Hi all, I just read this stirring account in With Ensigns Flying and thought "well this must be well known" but I can't find any detailed account on the forum. Any exaggeration in this text? Anyone heard of it before? After a day in which multiple destroyers evacuated troops from Boulogne (not sure of the date, from the text) ... the Vimiera's commanding officer, Lt-Commander R B N Hicks, volunteered to return after dark to save some of the many troops still known to be there. Admiral Ramsay was reluctant to let Hicks go, for the town was rapidly being occupied by the Germans; but he was even more reluctant to condemn the soldiers ashore - men of the Irish and Welsh Guards - to prisoner-of-war cages. So he assented. Vimiera entered darkened Boulogne harbour with the ship at action stations. The port was quiet. It was almost completely in enemy hands. Silently and cautiously Hicks took the destroyer alongside and managed to secure her wires without arousing the enemy. No sooner was she secured than hundreds of people swarmed aboard like an avalanche. Rapidly the ship filled with troops and refugees. With his ship crammed tight with 1,400 evacuees, Hicks let go and carefully conned the ancient destroyer through the still quiet harbour. He prayed no German guns would open up. He was almost unable to control the packed destroyer with so much added top weight... Vimiera successfully sneaked from Boulogne's harbour unobserved and early next morning steamed safely into Dover.

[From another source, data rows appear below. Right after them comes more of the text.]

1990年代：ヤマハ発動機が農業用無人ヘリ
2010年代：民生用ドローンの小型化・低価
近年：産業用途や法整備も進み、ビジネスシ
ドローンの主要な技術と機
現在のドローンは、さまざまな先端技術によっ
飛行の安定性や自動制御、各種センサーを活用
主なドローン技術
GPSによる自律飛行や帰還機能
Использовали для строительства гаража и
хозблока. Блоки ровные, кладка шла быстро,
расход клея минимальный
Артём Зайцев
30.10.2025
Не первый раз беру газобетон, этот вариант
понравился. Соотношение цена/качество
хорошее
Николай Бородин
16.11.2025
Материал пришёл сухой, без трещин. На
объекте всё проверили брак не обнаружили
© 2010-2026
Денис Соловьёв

Gets mentioned in the official history. HyperWar: The War in France and Flanders 1939–1940 [Chapter X] Did you search on the forum for Vimiera ? There are plenty of results where she gets mentioned.
Yes, lots of minor references but I didn't find an account of this daring night action. I mean, if they hadn't managed it I would have called it madness.

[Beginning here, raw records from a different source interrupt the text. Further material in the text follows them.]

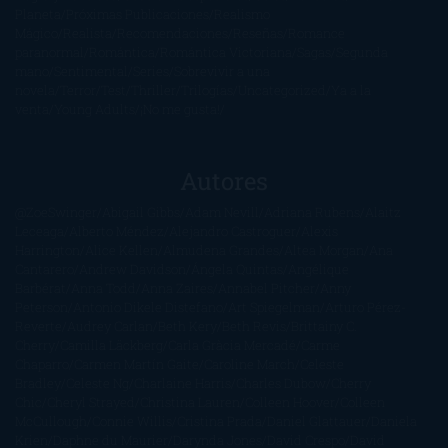
Planeta
Próximas Publicaciones
Realismo
Mágico
Realista
Recomendaciones
Reseñas
Romance
paranormal
Romántica
Romántica Victoriana
Sagas
Segunda
mano
Sentimental
Series
Sobrevivir a una
novela
Terror
Test
Thriller
Trilogías
Uncategorized
Ya a la
venta
Young Adults
¡No me gusta!
Autores
@ZoeSwinger
Abigail Gibbs
Adam Nevill
Adriana Rubens
Alaitz
Leceaga
Alberto Méndez
Alejandro Castroguer
Alexis
Harrington
Alice Kellen
Almudena Grandes
Altea Morgan
Ana
Cantarero
Andrew Davidson
Ángela Quintas
Angélique
Barbérat
Anna Todd
Anna Zaires
Annabel Pitcher
Anny
Peterson
Antonio Dikele Distefano
Art Spiegelman
Arturo Pérez-
Reverte
Audrey Carlan
Beth Kery
Beth Revis
Brittainy C.
Cherry
Camilla Läckberg
Carla Gràcia Mercadé
Carme
Chaparro
Carmen Martín Gaite
Caroline March
Celeste
Bradley
Celeste Ng
Charlaine Harris
Charles Dubow
Cherry
Chic
Cheryl Strayed
Christina Lauren
Colleen Hoover
Colleen
McCullough
Connie Willis
Cristina Prada
Daniel Glattauer
Daniela
Krien
Daphne du Maurier
Darynda Jones
David Crespo
David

The sort of thing that succeeds because the enemy doesn't think anyone would be crazy enough to try it on
From BEF Ships by John de S Winser, apologies if it duplicates what you have already. 'She (HMS WHITSHEAD) left at 0520 in company with the destroyer VIMIERA and the passenger ships BIARRITZ and QUEEN OF THE CHANNEL carrying part of a Guards' brigade. They were followed at 0948 by another passenger steamer, MONA'S QUEEN, with the remaining troops. The initial arrivals found Boulogne still to be in French hands and, with the aid of the Thames tug GONDIA, the ships were able to berth alongside the quay.' The passage goes on about the work of the hospital carriers ; then there are other references to VIMERIA' s subsquent crossings, which I am happy to copy, if of interest.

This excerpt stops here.